## Exercise description
Return all entries precisely as they stand, without the images.

........

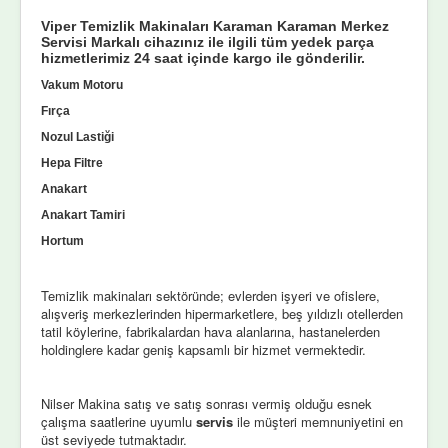
Viper Temizlik Makinaları Karaman Karaman Merkez
Servisi Markalı cihazınız ile ilgili tüm yedek parça
hizmetlerimiz 24 saat içinde kargo ile gönderilir.
Vakum Motoru
Fırça
Nozul Lastiği
Hepa Filtre
Anakart
Anakart Tamiri
Hortum
Temizlik makinaları sektöründe; evlerden işyeri ve ofislere,
alışveriş merkezlerinden hipermarketlere, beş yıldızlı otellerden
tatil köylerine, fabrikalardan hava alanlarına, hastanelerden
holdinglere kadar geniş kapsamlı bir hizmet vermektedir.
Nilser Makina satış ve satış sonrası vermiş olduğu esnek
çalışma saatlerine uyumlu
servis
ile müşteri memnuniyetini en
üst seviyede tutmaktadır.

........

## Finished exercise
Viper Temizlik Makinaları Karaman Karaman Merkez
Servisi Markalı cihazınız ile ilgili tüm yedek parça
hizmetlerimiz 24 saat içinde kargo ile gönderilir.
Vakum Motoru
Fırça
Nozul Lastiği
Hepa Filtre
Anakart
Anakart Tamiri
Hortum
Temizlik makinaları sektöründe; evlerden işyeri ve ofislere,
alışveriş merkezlerinden hipermarketlere, beş yıldızlı otellerden
tatil köylerine, fabrikalardan hava alanlarına, hastanelerden
holdinglere kadar geniş kapsamlı bir hizmet vermektedir.
Nilser Makina satış ve satış sonrası vermiş olduğu esnek
çalışma saatlerine uyumlu
servis
ile müşteri memnuniyetini en
üst seviyede tutmaktadır.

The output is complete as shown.